Como lo han hecho a lo largo del torneo, los fanáticos venezolanos se presentaron en gran número para ver a su equipo en Miami; los siete juegos de su selección en el WBC se jugaron en el estadio de los Miami Marlins. Desde el principio, estos inusuales tiempos políticos —el líder depuesto de Venezuela, Nicolás Maduro, está actualmente encarcelado en Nueva York y enfrentando cargos de tráfico de drogas, tras una operación militar estadounidense en Venezuela a principios de este año para capturarlo— no han afectado la alegría que sienten los venezolanos por este evento, incluso con el torneo llevándose a cabo en suelo estadounidense.

La Emoción de los Fanáticos

Cuando ambas banderas fueron llevadas al plato de home como parte de la ceremonia previa al juego, el estadio rugió. “Es muy emocionante estar aquí para el juego de campeonato. Esto va más allá del deporte. Es bien merecido”, dijo Argenis Masiaf, un residente de Miami que tenía la bandera venezolana pintada en su cara para el juego. “Hemos vivido muchas cosas difíciles en nuestro país. Este es el momento para que Venezuela logre algo tan especial y memorable.”

Los jugadores y entrenadores de Venezuela han tratado de evitar toda conversación política. Han expresado en múltiples ocasiones que están en el WBC para jugar béisbol, y el manager Omar López reiteró ese sentimiento antes de la final. Sin embargo, López reconoció cuánto significa llegar al juego por el título —y jugar contra EE. UU.— para Venezuela, un país sudamericano amante del béisbol con aproximadamente 32 millones de personas. Dijo que esperaba que “todo el país” estuviera mirando.

“Esta noche, todos van a estar juntos”, dijo López. «Todo el país se va a paralizar para ver el juego, y juntos vamos a tener mejores generaciones para nuestro país, unidos sin colores políticos o ideologías. Tenemos personas con doble ciudadanía. Esta es la única manera.”

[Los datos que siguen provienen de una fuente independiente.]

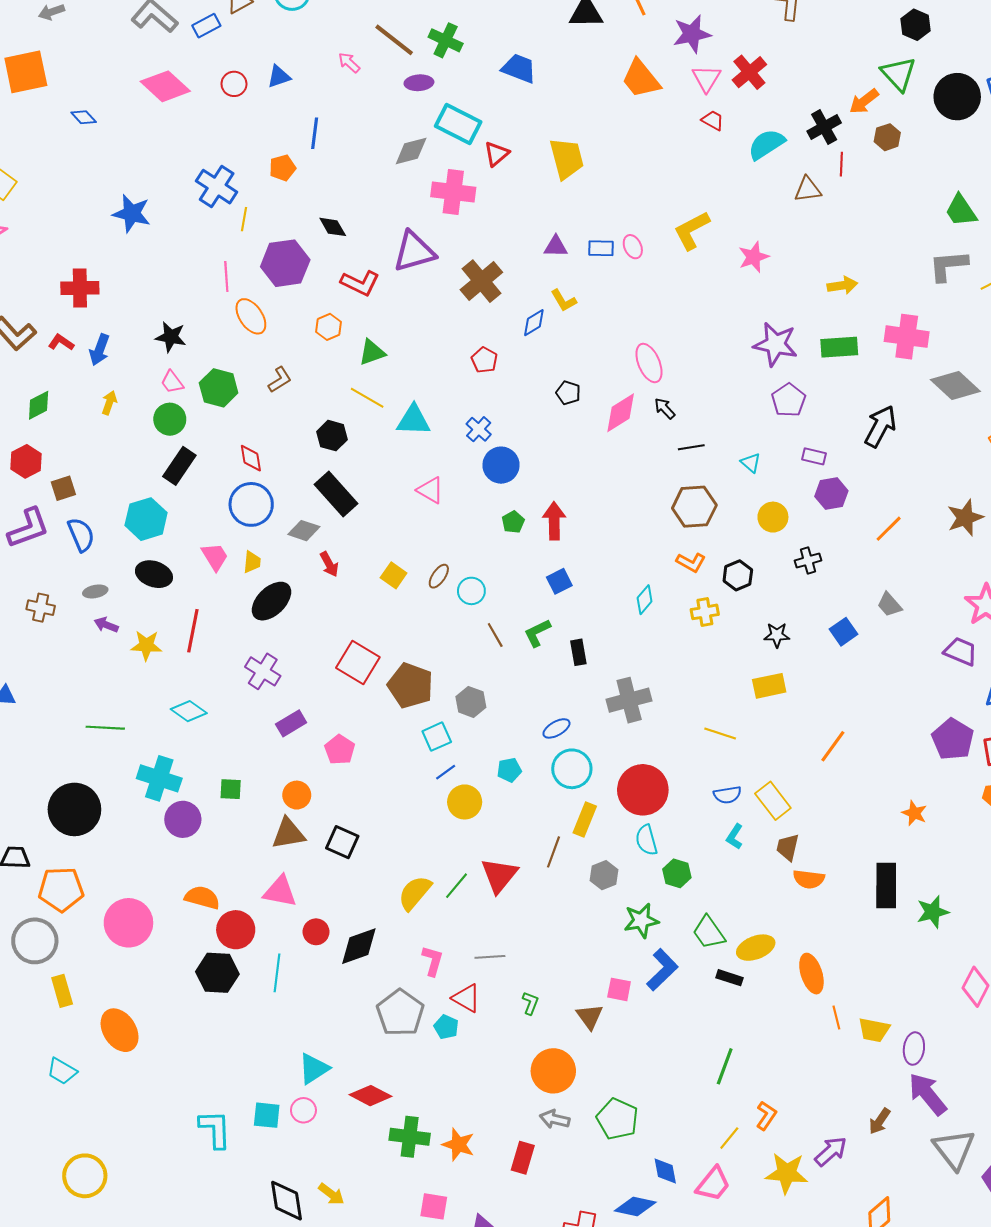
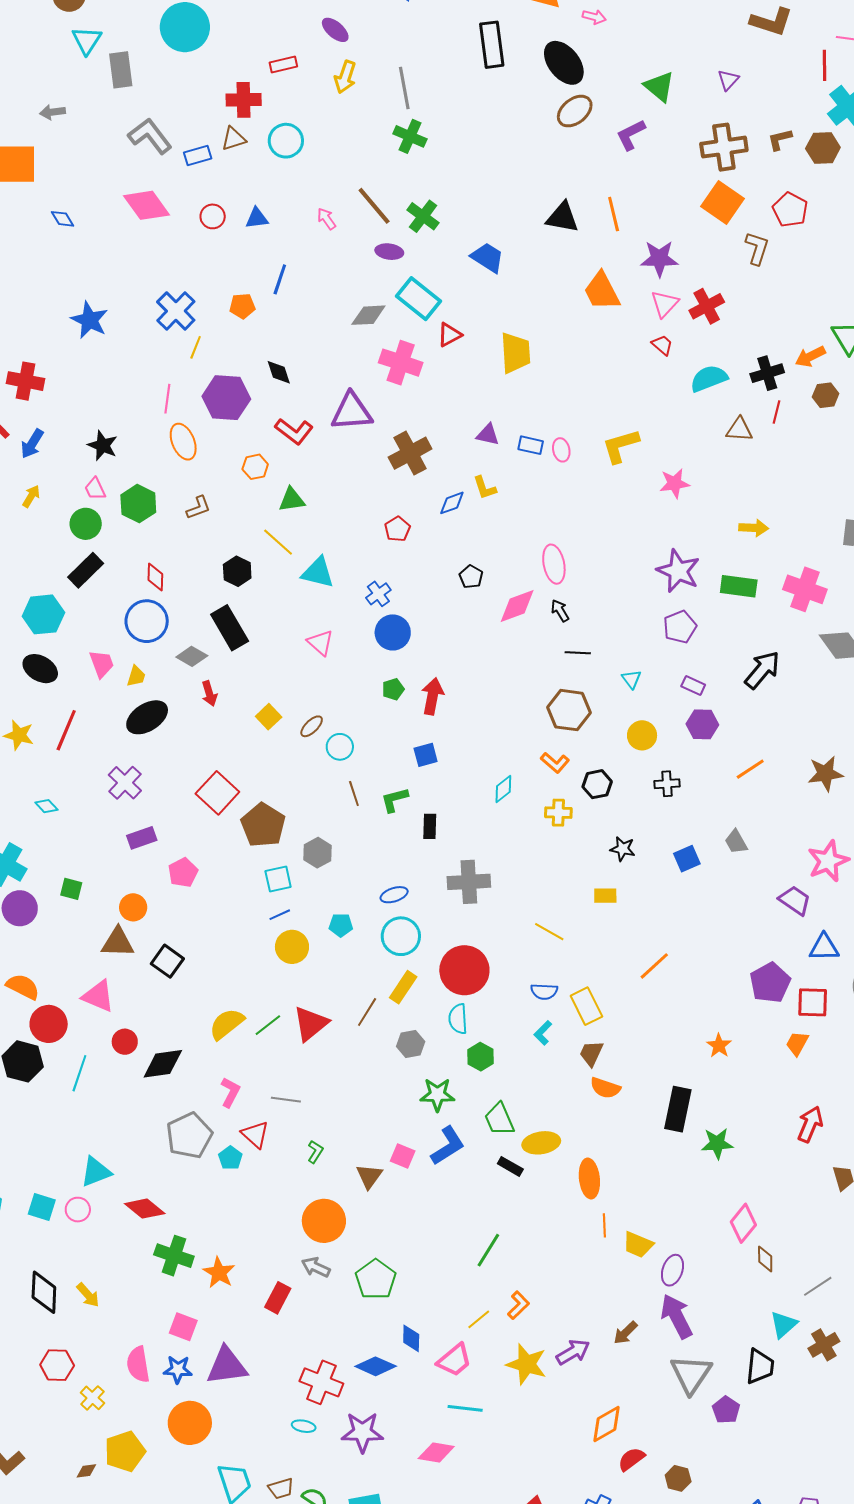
yellow rectangle: (769, 686) -> (605, 896), size x0.7
cyan diamond: (189, 711) -> (46, 806), size x0.7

“El béisbol es una de las mejores herramientas para educar a un país: disciplina, dedicación, determinación. Si no crees en eso, deberías empezar a hacerlo. Treinta seres humanos hoy van a unir a Venezuela a través de un juego de béisbol.”

La Comunidad se Une

Josh Rojas, un estudiante de Utah, estaba afuera del estadio tres horas antes del primer lanzamiento el martes, disfrutando de la atmósfera. Tenía una “V” por Venezuela pintada en ambos lados de su cara y llevaba orgullosamente una bandera.

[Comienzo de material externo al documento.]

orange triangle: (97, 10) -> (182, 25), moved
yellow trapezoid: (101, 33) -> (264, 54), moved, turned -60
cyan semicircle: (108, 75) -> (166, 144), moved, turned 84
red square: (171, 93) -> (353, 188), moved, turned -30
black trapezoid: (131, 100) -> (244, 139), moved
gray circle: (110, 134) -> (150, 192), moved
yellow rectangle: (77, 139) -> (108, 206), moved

“Yo y mi familia sabíamos que Venezuela haría un buen recorrido, así que vinimos”, dijo Rojas. “Esto significa todo para mí. Soy latinoamericano, y esto solo me hace sentir más orgulloso de mi herencia latina. Es increíble ver a todo un país, a toda una comunidad unirse para apoyar a este país a través del béisbol.”

Jaci Douglas, por su parte, dijo que “odia” el béisbol. La estudiante de medicina de Pennsylvania vio el juego del martes como algo mucho más allá del deporte.

“Mi madre es venezolana. Tengo suegros que son venezolanos”, dijo Douglas. “Todos están aquí esta noche y me dijeron que si me perdía esto, lo lamentaría. … Es un evento.”

Cuerta mencionó que escuchó que todos en Venezuela —el país que dejó hace ocho años— estaban mirando.

«Va a haber muchas fiestas, en todas partes», dijo Cuerta. “Cada espacio, cada restaurante, cada calle, en todas partes. Todos están mirando. Cuando nacemos, eso es lo primero que hacen nuestros padres. Antes de enviarte a la escuela, te envían al campo. Eso es lo que quieren decir cuando dicen que está en nuestra sangre.”